Her personality is a long-running radio drama that is broadcast chiefly for her own amusement, much as she suspects is true of many people. Obviously some prefer personas that are tuned into light comedy, while judged by their expressions the few individuals waiting at the lights with her have modelled their essential natures on the weather forecast. Or perhaps Religious Affairs, Alma reasons after a consideration of the Deco edifice that looms behind her while she stands there by the crossing. Opened in the 1930s as the Savoy Cinema and operating as the ABC throughout her back-row dating years, hosting the Beatles once, the place is now amongst the growing number of town properties owned by the Jesus Army, an expanding horde of sometimes-strident evangelicals that had begun recruiting from Northampton’s pool of derelicts or drunks back in the early 1970s, whisking them from park benches off to Army headquarters in nearby Bugbrook. She recalls an incident from a few years ago when the group had been censured after traumatising children with an unannounced alfresco re-enactment of the Crucifixion, but apart from that they seemed to be permitted to do what they wanted, pretty much.
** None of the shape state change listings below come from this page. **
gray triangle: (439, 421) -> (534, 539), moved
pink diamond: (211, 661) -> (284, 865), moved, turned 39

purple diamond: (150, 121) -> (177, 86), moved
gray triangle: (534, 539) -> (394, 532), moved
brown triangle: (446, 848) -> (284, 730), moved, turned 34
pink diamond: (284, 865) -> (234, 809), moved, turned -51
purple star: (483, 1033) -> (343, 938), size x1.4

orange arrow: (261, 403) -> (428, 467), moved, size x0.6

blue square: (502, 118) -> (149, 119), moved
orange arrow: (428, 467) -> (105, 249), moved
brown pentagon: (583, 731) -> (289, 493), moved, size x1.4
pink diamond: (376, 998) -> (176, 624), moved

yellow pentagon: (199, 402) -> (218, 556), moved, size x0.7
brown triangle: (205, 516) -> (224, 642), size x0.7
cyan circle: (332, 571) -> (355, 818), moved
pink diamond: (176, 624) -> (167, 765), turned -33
Alma is unsurprised by this. The town has been a thriving hotbed of religious nutjobs since the fourteen-hundreds, many of whom Alma feels a certain retroactive fondness for. She likes the poetry, she likes the attitude, the heresy and anarchy that sought to brush aside the King and clergy, sought to recreate society as an egalitarian domain of ranting tinkers, mechanic philosophers, a whole Nation of Saints that answered to no temporal authority but only to a moral vision, to an enflamed state of mind, a level of both spiritual and political awareness that would be Jerusalem in England’s green and pleasant land. She likes the Lollards and the Ranters and the Muggletonians. She likes the incendiary ravings of the founding Quakers, likes imagining that nice man on the oat-box tearing off his clothes and screaming for the violent overthrow of monarchy. She’s even partial to Moravians, albeit mainly for their freak-show value with that mental business about penetrating the messiah in his spear-hole and their influence on her enduring idol William Blake, but Alma doesn’t like the Jesus Army very much. She finds herself suspicious of religious zeal that has a business plan.
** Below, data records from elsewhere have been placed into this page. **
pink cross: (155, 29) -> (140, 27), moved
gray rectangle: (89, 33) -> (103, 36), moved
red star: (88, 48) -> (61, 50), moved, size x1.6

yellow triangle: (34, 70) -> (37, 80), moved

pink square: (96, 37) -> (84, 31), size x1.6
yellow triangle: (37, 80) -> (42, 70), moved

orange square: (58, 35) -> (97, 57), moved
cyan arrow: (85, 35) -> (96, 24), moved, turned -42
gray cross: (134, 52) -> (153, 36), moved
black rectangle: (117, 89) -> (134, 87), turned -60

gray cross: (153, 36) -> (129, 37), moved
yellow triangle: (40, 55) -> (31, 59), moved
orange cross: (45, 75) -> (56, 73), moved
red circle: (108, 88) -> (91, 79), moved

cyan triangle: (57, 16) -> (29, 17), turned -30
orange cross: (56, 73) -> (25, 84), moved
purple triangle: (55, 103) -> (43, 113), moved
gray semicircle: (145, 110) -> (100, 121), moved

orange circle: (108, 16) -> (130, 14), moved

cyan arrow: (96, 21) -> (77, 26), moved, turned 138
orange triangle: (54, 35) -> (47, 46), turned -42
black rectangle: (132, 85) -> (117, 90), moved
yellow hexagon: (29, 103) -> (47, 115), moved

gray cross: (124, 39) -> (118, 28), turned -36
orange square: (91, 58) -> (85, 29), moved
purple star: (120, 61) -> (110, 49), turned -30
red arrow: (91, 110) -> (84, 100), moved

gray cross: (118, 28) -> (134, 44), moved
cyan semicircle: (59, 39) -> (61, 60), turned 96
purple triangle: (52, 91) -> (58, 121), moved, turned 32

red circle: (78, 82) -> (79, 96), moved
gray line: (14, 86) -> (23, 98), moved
The lights change and she crosses to an intermediary island in the middle of York Road. Alma reflects that she is standing on the spot that Doug McGeary’s vegetable truck had rumbled over nearly fifty years before, transporting her unbreathing brother to the hospital. She realises that today Doug’s mercy-dash would have to take a different route, with it no longer being possible to sail down from the Mounts into York Road. He would have had to turn left at the cinema, circle the Unitarian Church and come back at the square the other way, adding some very-likely fatal minutes to his journey. Mind you, by all rights her brother should have been a goner when the truck was still halfway up Grafton Street, so perhaps the diversion wouldn’t have made that much of a difference.